The Buddha taught that the only way to fully experience supreme joy meant you have equally and fully experience supreme suffering.  He cautioned his students that the aim is to observe a feeling, and notice your state of mind, as it arises, rather than become attached to it or avoid it (be it joy or suffering).  The Yoga Sutras (having been derived from the Buddha’s sutras) mention something similar about obtaining sweetness of mind means to be fully present for what IS, without being colored by your reactions.  Scientifically speaking without dark, the concept of light cannot exist.  Without shit, there would be no nutrients in the soil for plants to grow.

How many of us can say that we can be, or even want to be, fully present for the awful, painful, dark, shitty parts of our lives…..without being colored by reaction?  Would you remain non-reactive when a father murders his son, especially if the child happens to also be your six-week old cousin?  Or how about when politicians go out on a limb and begin tossing around accusations towards their competition simply to gain their share of votes?  I am sure we can all agree that being fully present is really, REALLY hard to do.  The Buddha’s teachings were clear on this point, that instead of reaction, he discussed the concept of right action – rather than NO action.  Karma = Action.  When my cousin was murdered, you can damn well bet my family took action and you can also bet that we didn’t stop for one moment and think that the situation was a “figment” of our suffering from lifetimes long ago – what was happening was awful, atrocious and unwarranted.  Guess what?  Sometimes life doesn’t always have purpose or meaning, sometimes it is just shit.

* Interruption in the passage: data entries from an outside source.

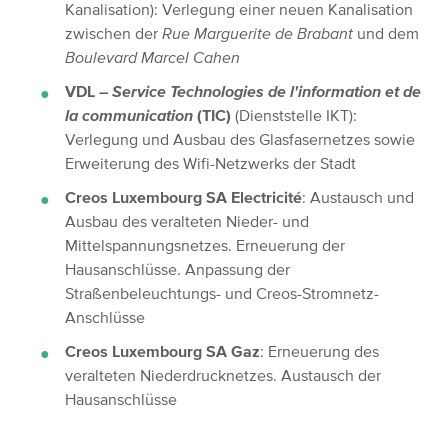
Kanalisation): Verlegung einer neuen Kanalisation
zwischen der
Rue Marguerite de Brabant
und dem
Boulevard Marcel Cahen
VDL –
Service Technologies de l'information et de
la communication
(TIC)
(Dienststelle IKT):
Verlegung und Ausbau des Glasfasernetzes sowie
Erweiterung des Wifi-Netzwerks der Stadt
Creos Luxembourg SA Electricité
: Austausch und
Ausbau des veralteten Nieder- und
Mittelspannungsnetzes. Erneuerung der
Hausanschlüsse. Anpassung der
Straßenbeleuchtungs- und Creos-Stromnetz-
Anschlüsse
Creos Luxembourg SA Gaz
: Erneuerung des
veralteten Niederdrucknetzes. Austausch der
Hausanschlüsse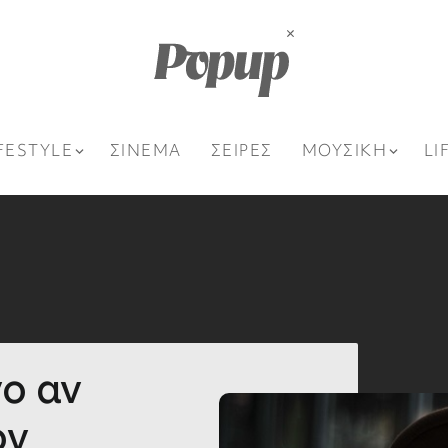
FESTYLE
ΣΙΝΕΜΑ
ΣΕΙΡΕΣ
ΜΟΥΣΙΚΗ
LI
νο αν
ον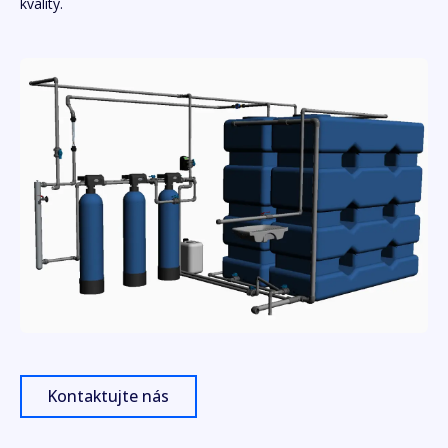
kvality.
Kontaktujte nás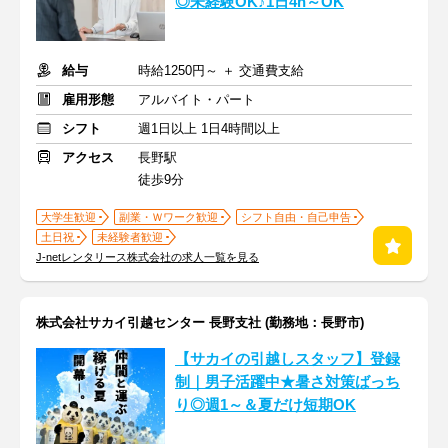
◎未経験OK♪1日4h～OK
給与
時給1250円～ ＋ 交通費支給
雇用形態
アルバイト・パート
シフト
週1日以上 1日4時間以上
アクセス
長野駅
徒歩9分
大学生歓迎
副業・Ｗワーク歓迎
シフト自由・自己申告
土日祝
未経験者歓迎
J-netレンタリース株式会社の求人一覧を見る
株式会社サカイ引越センター 長野支社 (勤務地：長野市)
【サカイの引越しスタッフ】登録
制｜男子活躍中★暑さ対策ばっち
り◎週1～＆夏だけ短期OK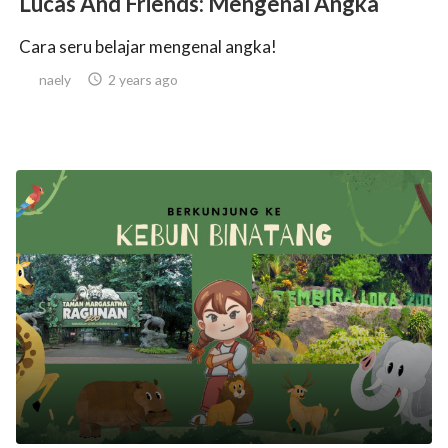
Lucas And Friends: Mengenal Angka
Cara seru belajar mengenal angka!
naely

2 years ago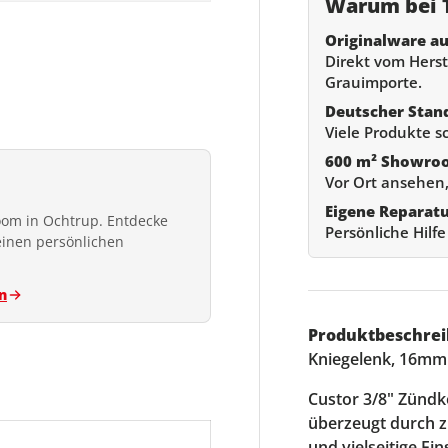
Warum bei T
Originalware au
Direkt vom Herste
Grauimporte.
Deutscher Stan
Viele Produkte s
600 m² Showro
Vor Ort ansehen,
Eigene Reparat
om in Ochtrup. Entdecke
Persönliche Hilf
einen persönlichen
n
Produktbeschrei
Kniegelenk, 16m
Custor 3/8" Zünd
überzeugt durch z
und vielseitige Ei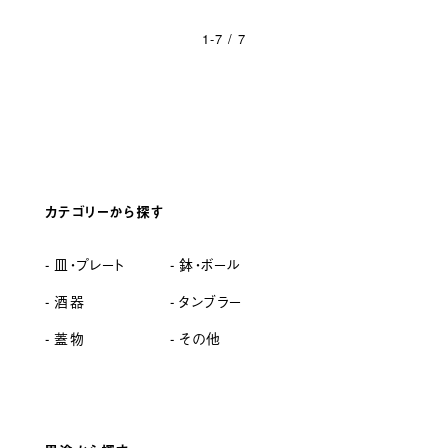
1-7 / 7
カテゴリーから探す
皿・プレート
鉢・ボール
酒器
タンブラー
蓋物
その他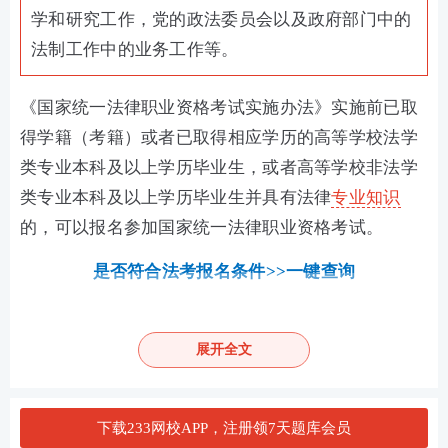
学和研究工作，党的政法委员会以及政府部门中的
法制工作中的业务工作等。
《国家统一法律职业资格考试实施办法》实施前已取
得学籍（考籍）或者已取得相应学历的高等学校法学
类专业本科及以上学历毕业生，或者高等学校非法学
类专业本科及以上学历毕业生并具有法律
专业知识
的，可以报名参加国家统一法律职业资格考试。
是否符合法考报名条件>>一键查询
展开全文
下载233网校APP，注册领7天题库会员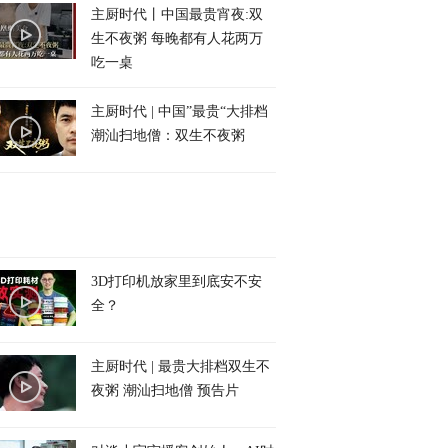
主厨时代丨中国最贵宵夜:双
生不夜粥 每晚都有人花两万
吃一桌
主厨时代 | 中国”最贵“大排档
潮汕扫地僧：双生不夜粥
3D打印机放家里到底安不安
全？
主厨时代 | 最贵大排档双生不
夜粥 潮汕扫地僧 预告片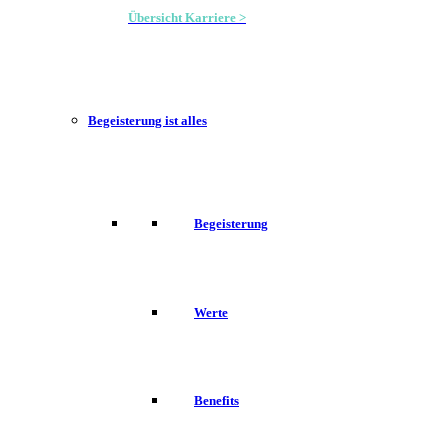
Übersicht Karriere >
Begeisterung ist alles
Begeisterung
Werte
Benefits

Regrettably, his own mother couldn’t accept the atrocity of what had happened.  This denial meant she looked the other way from reality because she couldn’t bear to believe that the man she loved was capable of something so heinous.  Instead of taking action sooner, she blocked it out.  Her complacency cost her everything.  By avoiding the reality of the situation – she lost her son.  She continued to avoid the facts, instead believing that the father had not caused Jack harm (even after the father admitted his faults) through the inevitable end of his life and, in turn, she missed out on some precious moments that I can only describe as divine occurrence.  Jack, with his innocent, endless capacity for love, showed us what it must feel like when one is in the presence of God.   When I chose to remain in and experience the reality of the awful circumstances Jack was faced with, rather than turning away because “it wasn’t my problem” or that “he would get better”, I had no idea that I would feel incredibly blessed to have to have been a part of an unequivocally painful venture.  Yet, by remaining open to the fullness of not only his suffering, but of all of our suffering, I found the joy in the meaning of unconditional love.

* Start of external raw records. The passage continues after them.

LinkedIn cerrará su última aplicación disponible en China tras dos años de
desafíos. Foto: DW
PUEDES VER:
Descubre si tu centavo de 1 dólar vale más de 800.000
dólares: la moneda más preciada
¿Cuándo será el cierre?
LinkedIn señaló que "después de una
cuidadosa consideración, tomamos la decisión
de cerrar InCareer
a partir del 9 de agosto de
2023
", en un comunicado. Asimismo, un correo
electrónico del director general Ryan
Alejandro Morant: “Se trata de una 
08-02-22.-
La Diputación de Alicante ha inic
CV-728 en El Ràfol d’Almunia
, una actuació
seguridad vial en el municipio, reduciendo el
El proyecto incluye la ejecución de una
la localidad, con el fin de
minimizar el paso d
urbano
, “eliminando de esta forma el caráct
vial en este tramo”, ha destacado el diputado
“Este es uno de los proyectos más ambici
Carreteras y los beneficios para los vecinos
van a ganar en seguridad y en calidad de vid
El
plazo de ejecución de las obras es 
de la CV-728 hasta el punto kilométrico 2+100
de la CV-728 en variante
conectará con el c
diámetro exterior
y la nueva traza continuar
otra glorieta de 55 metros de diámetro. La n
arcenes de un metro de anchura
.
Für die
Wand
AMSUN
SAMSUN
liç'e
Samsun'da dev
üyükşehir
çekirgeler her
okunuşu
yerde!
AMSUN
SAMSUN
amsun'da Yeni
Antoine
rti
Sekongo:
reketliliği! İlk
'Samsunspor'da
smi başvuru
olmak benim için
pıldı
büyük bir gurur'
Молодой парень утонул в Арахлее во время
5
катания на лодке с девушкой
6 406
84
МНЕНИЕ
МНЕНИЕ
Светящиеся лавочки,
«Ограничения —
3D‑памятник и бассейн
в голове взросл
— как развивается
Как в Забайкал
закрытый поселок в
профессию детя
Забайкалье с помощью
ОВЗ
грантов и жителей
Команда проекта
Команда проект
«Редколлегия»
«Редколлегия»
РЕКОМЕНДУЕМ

There are some negative thoughts that we can certainly do without – the ones that are self-defeating – the ones that lie to you as you lay awake at night and tell you that you are “a loser” versus the ones that tell you are in a dark place in your life, and you are going to have to work hard to overcome some challenges.  To the same degree, there are some positive thoughts that are equally self-defeating, the ones that lie to you if you are in an abusive relationship and say “he didn’t mean to do that”, or “he really is a nice guy”.  These thoughts will lock you into a hell from which you cannot escape until it is sometimes too late.  The idea that “things will always work out” isn’t real, nor is it fair to think that if things are bad, they will stay that way forever.  The truth is that all things in life are impermanent, as are feelings, as are thoughts, as are we.

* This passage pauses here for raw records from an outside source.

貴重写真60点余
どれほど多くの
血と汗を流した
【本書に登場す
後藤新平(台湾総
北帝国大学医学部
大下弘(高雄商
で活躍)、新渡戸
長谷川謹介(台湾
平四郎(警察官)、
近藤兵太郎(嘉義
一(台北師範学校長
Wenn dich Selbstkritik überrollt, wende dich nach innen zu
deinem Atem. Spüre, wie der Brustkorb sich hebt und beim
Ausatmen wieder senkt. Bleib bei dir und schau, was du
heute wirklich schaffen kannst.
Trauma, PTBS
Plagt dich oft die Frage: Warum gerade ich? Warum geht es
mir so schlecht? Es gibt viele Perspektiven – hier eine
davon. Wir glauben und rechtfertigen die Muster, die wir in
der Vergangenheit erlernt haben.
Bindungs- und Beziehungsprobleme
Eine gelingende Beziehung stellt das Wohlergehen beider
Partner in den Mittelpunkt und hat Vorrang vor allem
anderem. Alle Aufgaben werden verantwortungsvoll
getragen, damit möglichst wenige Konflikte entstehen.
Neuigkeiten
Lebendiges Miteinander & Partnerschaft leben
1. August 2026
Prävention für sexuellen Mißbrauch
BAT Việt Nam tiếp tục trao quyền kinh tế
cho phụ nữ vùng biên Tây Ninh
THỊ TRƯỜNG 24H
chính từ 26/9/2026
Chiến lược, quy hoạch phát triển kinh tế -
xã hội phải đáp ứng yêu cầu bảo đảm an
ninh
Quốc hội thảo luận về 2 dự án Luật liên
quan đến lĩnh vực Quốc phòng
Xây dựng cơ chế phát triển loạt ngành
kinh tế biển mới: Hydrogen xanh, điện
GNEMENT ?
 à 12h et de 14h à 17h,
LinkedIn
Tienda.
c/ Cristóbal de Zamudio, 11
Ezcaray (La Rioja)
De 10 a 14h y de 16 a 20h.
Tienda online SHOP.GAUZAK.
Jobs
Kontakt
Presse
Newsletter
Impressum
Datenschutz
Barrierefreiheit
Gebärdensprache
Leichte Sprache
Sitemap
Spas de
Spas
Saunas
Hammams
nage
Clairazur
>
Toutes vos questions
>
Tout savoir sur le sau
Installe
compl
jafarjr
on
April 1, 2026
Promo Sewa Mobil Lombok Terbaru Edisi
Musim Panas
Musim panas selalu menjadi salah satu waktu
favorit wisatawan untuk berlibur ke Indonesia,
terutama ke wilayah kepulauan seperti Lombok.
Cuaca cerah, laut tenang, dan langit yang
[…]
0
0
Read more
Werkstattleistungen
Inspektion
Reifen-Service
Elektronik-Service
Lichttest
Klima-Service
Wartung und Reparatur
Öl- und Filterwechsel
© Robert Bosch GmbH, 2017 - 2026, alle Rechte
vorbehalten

Denying yourself feelings in the present moment of reality means you deny yourself the opportunity to live in the present moment.  When this moment passes, you will not be able to get it back – so enjoy it – relish the pain, cherish the sorrow, appreciate the bad, and savor the good.  These moments are all part of you – each one works to construct the pages of your story.  Without each one, part of the story would be missing.  Jack is a part of mine – and I am honored he allowed me the chance to tell a part of his.